__What the task asks__. Set down exactly, from the records below, the line with "sơ đồ chữ T trong kế toán" through the line with "открытия Крымского моста", and nothing else.

[The data Boundary: Start]

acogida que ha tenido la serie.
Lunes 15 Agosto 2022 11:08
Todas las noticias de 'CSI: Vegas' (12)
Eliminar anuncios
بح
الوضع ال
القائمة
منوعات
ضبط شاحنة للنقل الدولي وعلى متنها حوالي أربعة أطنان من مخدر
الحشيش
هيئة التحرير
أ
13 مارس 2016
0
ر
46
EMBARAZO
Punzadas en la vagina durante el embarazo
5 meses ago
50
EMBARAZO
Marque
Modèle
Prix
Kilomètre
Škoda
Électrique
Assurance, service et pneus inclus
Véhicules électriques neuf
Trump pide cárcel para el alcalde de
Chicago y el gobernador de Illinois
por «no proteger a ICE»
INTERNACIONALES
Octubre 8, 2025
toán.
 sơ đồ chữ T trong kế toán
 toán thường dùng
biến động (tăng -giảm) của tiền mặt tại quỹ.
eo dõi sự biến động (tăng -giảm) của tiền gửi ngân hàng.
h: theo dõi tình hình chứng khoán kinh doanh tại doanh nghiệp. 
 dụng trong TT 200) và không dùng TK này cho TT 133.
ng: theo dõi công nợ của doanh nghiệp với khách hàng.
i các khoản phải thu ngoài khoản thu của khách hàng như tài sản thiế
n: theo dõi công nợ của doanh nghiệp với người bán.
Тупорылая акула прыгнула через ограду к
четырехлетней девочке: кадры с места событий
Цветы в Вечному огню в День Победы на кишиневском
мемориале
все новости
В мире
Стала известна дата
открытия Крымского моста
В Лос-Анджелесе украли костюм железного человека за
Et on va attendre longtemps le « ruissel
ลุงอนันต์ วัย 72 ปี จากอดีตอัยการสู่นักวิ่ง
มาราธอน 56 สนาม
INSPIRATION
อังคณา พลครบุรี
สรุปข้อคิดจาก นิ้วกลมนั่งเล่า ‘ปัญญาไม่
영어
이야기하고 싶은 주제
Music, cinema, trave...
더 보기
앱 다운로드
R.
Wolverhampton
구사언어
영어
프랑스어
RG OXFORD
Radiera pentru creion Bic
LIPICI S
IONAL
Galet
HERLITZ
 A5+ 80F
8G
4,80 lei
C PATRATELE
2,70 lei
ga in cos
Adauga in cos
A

[The data Boundary: End]

__Written response__.
 sơ đồ chữ T trong kế toán
 toán thường dùng
biến động (tăng -giảm) của tiền mặt tại quỹ.
eo dõi sự biến động (tăng -giảm) của tiền gửi ngân hàng.
h: theo dõi tình hình chứng khoán kinh doanh tại doanh nghiệp. 
 dụng trong TT 200) và không dùng TK này cho TT 133.
ng: theo dõi công nợ của doanh nghiệp với khách hàng.
i các khoản phải thu ngoài khoản thu của khách hàng như tài sản thiế
n: theo dõi công nợ của doanh nghiệp với người bán.
Тупорылая акула прыгнула через ограду к
четырехлетней девочке: кадры с места событий
Цветы в Вечному огню в День Победы на кишиневском
мемориале
все новости
В мире
Стала известна дата
открытия Крымского моста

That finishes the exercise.